**Description of the task**
Could you return, exactly as written, only the lines from the one holding "2021-07-04 23:42" through the final line of the records below?

(Saved data entries)
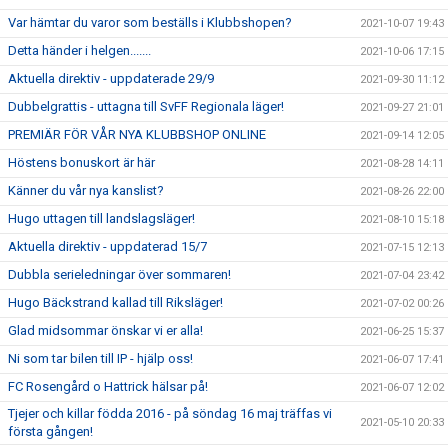
Var hämtar du varor som beställs i Klubbshopen?
2021-10-07 19:43
Detta händer i helgen.......
2021-10-06 17:15
Aktuella direktiv - uppdaterade 29/9
2021-09-30 11:12
Dubbelgrattis - uttagna till SvFF Regionala läger!
2021-09-27 21:01
PREMIÄR FÖR VÅR NYA KLUBBSHOP ONLINE
2021-09-14 12:05
Höstens bonuskort är här
2021-08-28 14:11
Känner du vår nya kanslist?
2021-08-26 22:00
Hugo uttagen till landslagsläger!
2021-08-10 15:18
Aktuella direktiv - uppdaterad 15/7
2021-07-15 12:13
Dubbla serieledningar över sommaren!
2021-07-04 23:42
Hugo Bäckstrand kallad till Riksläger!
2021-07-02 00:26
Glad midsommar önskar vi er alla!
2021-06-25 15:37
Ni som tar bilen till IP - hjälp oss!
2021-06-07 17:41
FC Rosengård o Hattrick hälsar på!
2021-06-07 12:02
Tjejer och killar födda 2016 - på söndag 16 maj träffas vi
2021-05-10 20:33
första gången!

**Result of the task**
2021-07-04 23:42
Hugo Bäckstrand kallad till Riksläger!
2021-07-02 00:26
Glad midsommar önskar vi er alla!
2021-06-25 15:37
Ni som tar bilen till IP - hjälp oss!
2021-06-07 17:41
FC Rosengård o Hattrick hälsar på!
2021-06-07 12:02
Tjejer och killar födda 2016 - på söndag 16 maj träffas vi
2021-05-10 20:33
första gången!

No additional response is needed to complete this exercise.